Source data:
* * * * * * * * *

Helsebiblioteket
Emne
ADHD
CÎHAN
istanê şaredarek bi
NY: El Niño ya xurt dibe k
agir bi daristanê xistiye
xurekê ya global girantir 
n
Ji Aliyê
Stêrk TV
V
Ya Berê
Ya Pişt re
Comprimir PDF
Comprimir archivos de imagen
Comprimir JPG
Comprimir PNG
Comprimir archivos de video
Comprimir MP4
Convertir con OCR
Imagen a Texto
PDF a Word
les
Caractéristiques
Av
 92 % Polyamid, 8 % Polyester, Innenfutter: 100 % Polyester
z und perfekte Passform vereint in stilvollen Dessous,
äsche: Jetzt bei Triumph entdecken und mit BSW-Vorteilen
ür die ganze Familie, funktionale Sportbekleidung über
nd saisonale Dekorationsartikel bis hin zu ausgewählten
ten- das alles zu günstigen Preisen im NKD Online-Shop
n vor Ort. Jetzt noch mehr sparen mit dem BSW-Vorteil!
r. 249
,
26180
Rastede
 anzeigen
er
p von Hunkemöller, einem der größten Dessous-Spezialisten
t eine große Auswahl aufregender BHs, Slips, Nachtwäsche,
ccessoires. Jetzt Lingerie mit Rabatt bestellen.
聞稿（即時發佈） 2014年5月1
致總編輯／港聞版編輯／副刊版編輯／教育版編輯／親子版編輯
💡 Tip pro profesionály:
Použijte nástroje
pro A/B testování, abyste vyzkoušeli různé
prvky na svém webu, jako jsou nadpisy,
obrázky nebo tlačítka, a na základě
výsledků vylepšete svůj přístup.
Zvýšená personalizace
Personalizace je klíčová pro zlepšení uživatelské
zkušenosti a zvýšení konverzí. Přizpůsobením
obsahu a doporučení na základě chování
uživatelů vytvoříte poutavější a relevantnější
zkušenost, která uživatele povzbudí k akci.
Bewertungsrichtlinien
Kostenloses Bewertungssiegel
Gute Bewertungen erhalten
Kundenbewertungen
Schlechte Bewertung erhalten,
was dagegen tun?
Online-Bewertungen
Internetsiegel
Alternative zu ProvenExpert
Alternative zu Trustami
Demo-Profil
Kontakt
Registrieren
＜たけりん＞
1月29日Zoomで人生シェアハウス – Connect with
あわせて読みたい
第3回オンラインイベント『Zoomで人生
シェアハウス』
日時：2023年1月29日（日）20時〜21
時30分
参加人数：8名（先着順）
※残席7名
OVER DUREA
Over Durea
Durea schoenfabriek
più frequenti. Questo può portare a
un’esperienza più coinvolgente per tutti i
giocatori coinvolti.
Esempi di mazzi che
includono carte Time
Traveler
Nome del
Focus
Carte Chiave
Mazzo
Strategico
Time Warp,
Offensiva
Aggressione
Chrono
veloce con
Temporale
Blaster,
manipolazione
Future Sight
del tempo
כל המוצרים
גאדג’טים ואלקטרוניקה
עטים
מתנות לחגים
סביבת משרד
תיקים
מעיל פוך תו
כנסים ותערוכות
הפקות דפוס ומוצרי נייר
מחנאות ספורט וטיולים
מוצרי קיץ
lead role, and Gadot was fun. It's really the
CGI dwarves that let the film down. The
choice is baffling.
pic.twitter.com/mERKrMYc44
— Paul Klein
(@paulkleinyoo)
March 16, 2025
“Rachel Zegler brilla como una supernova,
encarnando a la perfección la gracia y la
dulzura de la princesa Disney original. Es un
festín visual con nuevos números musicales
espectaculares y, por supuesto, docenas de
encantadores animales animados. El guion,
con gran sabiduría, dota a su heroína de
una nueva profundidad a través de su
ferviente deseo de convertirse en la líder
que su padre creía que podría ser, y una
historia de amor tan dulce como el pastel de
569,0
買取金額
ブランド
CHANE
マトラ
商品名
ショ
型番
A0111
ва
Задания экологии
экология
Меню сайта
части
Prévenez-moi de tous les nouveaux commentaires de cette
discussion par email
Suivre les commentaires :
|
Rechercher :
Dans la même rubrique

* * * * * * * * *

:: To do ::
Each of the records shown above needs to be repeated exactly.

:: Reply to the exercise ::
Helsebiblioteket
Emne
ADHD
CÎHAN
istanê şaredarek bi
NY: El Niño ya xurt dibe k
agir bi daristanê xistiye
xurekê ya global girantir 
n
Ji Aliyê
Stêrk TV
V
Ya Berê
Ya Pişt re
Comprimir PDF
Comprimir archivos de imagen
Comprimir JPG
Comprimir PNG
Comprimir archivos de video
Comprimir MP4
Convertir con OCR
Imagen a Texto
PDF a Word
les
Caractéristiques
Av
 92 % Polyamid, 8 % Polyester, Innenfutter: 100 % Polyester
z und perfekte Passform vereint in stilvollen Dessous,
äsche: Jetzt bei Triumph entdecken und mit BSW-Vorteilen
ür die ganze Familie, funktionale Sportbekleidung über
nd saisonale Dekorationsartikel bis hin zu ausgewählten
ten- das alles zu günstigen Preisen im NKD Online-Shop
n vor Ort. Jetzt noch mehr sparen mit dem BSW-Vorteil!
r. 249
,
26180
Rastede
 anzeigen
er
p von Hunkemöller, einem der größten Dessous-Spezialisten
t eine große Auswahl aufregender BHs, Slips, Nachtwäsche,
ccessoires. Jetzt Lingerie mit Rabatt bestellen.
聞稿（即時發佈） 2014年5月1
致總編輯／港聞版編輯／副刊版編輯／教育版編輯／親子版編輯
💡 Tip pro profesionály:
Použijte nástroje
pro A/B testování, abyste vyzkoušeli různé
prvky na svém webu, jako jsou nadpisy,
obrázky nebo tlačítka, a na základě
výsledků vylepšete svůj přístup.
Zvýšená personalizace
Personalizace je klíčová pro zlepšení uživatelské
zkušenosti a zvýšení konverzí. Přizpůsobením
obsahu a doporučení na základě chování
uživatelů vytvoříte poutavější a relevantnější
zkušenost, která uživatele povzbudí k akci.
Bewertungsrichtlinien
Kostenloses Bewertungssiegel
Gute Bewertungen erhalten
Kundenbewertungen
Schlechte Bewertung erhalten,
was dagegen tun?
Online-Bewertungen
Internetsiegel
Alternative zu ProvenExpert
Alternative zu Trustami
Demo-Profil
Kontakt
Registrieren
＜たけりん＞
1月29日Zoomで人生シェアハウス – Connect with
あわせて読みたい
第3回オンラインイベント『Zoomで人生
シェアハウス』
日時：2023年1月29日（日）20時〜21
時30分
参加人数：8名（先着順）
※残席7名
OVER DUREA
Over Durea
Durea schoenfabriek
più frequenti. Questo può portare a
un’esperienza più coinvolgente per tutti i
giocatori coinvolti.
Esempi di mazzi che
includono carte Time
Traveler
Nome del
Focus
Carte Chiave
Mazzo
Strategico
Time Warp,
Offensiva
Aggressione
Chrono
veloce con
Temporale
Blaster,
manipolazione
Future Sight
del tempo
כל המוצרים
גאדג’טים ואלקטרוניקה
עטים
מתנות לחגים
סביבת משרד
תיקים
מעיל פוך תו
כנסים ותערוכות
הפקות דפוס ומוצרי נייר
מחנאות ספורט וטיולים
מוצרי קיץ
lead role, and Gadot was fun. It's really the
CGI dwarves that let the film down. The
choice is baffling.
pic.twitter.com/mERKrMYc44
— Paul Klein
(@paulkleinyoo)
March 16, 2025
“Rachel Zegler brilla como una supernova,
encarnando a la perfección la gracia y la
dulzura de la princesa Disney original. Es un
festín visual con nuevos números musicales
espectaculares y, por supuesto, docenas de
encantadores animales animados. El guion,
con gran sabiduría, dota a su heroína de
una nueva profundidad a través de su
ferviente deseo de convertirse en la líder
que su padre creía que podría ser, y una
historia de amor tan dulce como el pastel de
569,0
買取金額
ブランド
CHANE
マトラ
商品名
ショ
型番
A0111
ва
Задания экологии
экология
Меню сайта
части
Prévenez-moi de tous les nouveaux commentaires de cette
discussion par email
Suivre les commentaires :
|
Rechercher :
Dans la même rubrique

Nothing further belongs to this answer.